Prior to achieving commercial production at the Meliadine gold mine, the Canadian gold mining company began initial ore processing in February using low-grade stockpiles. Pre-commercial payable gold production at the Canadian mine was 47,281 ounces, compared to guidance of 60,000ounces, while pre-production gold sales came to 28,855ounces.
Agnico Eagle expects production at the Meliadine gold project for 2019 to be around 230,000 ounces of gold at total cash costs of $612 (£484.8) per ounce.
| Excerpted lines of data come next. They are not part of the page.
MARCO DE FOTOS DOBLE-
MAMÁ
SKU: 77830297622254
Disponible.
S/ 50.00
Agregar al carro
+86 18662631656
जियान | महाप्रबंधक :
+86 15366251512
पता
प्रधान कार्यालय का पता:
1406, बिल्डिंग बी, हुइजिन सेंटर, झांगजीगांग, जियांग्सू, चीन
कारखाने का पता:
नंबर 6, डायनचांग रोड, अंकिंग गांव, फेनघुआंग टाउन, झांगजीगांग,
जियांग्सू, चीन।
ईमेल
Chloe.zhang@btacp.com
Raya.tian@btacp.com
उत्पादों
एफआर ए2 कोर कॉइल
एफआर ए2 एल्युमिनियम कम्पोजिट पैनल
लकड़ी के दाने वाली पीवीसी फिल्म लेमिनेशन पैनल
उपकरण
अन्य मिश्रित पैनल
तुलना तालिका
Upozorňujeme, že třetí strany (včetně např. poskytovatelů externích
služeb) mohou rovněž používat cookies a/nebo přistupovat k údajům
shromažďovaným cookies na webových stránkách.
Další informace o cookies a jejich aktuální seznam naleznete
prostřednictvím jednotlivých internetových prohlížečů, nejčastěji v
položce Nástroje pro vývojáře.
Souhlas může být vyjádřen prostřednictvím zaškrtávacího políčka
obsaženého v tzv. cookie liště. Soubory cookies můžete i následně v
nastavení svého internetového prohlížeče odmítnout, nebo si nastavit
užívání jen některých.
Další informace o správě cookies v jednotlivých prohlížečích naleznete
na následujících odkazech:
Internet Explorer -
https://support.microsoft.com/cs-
Agnico Eagle CEO Sean Boyd said: “With Meliadine ramping up production over the balance of the year and Amaruq on schedule to achieve commercial production in the third quarter of 2019, the Company is well positioned to achieve its gold production target of 1.75 million ounces for 2019.”
Production from the Amaruq gold deposit is planned to be used for supplying ore to the existing Meadowbank mill.
In another development, Agnico Eagle has increased its stake in Royal Road Minerals from nearly 9.43% to about 19.9%.
Agnico Eagle, which has been producing precious metals since 1957, has operating mines in Canada, Finland and Mexico. The company also has exploration and development activities in the three countries and also in the US and Sweden.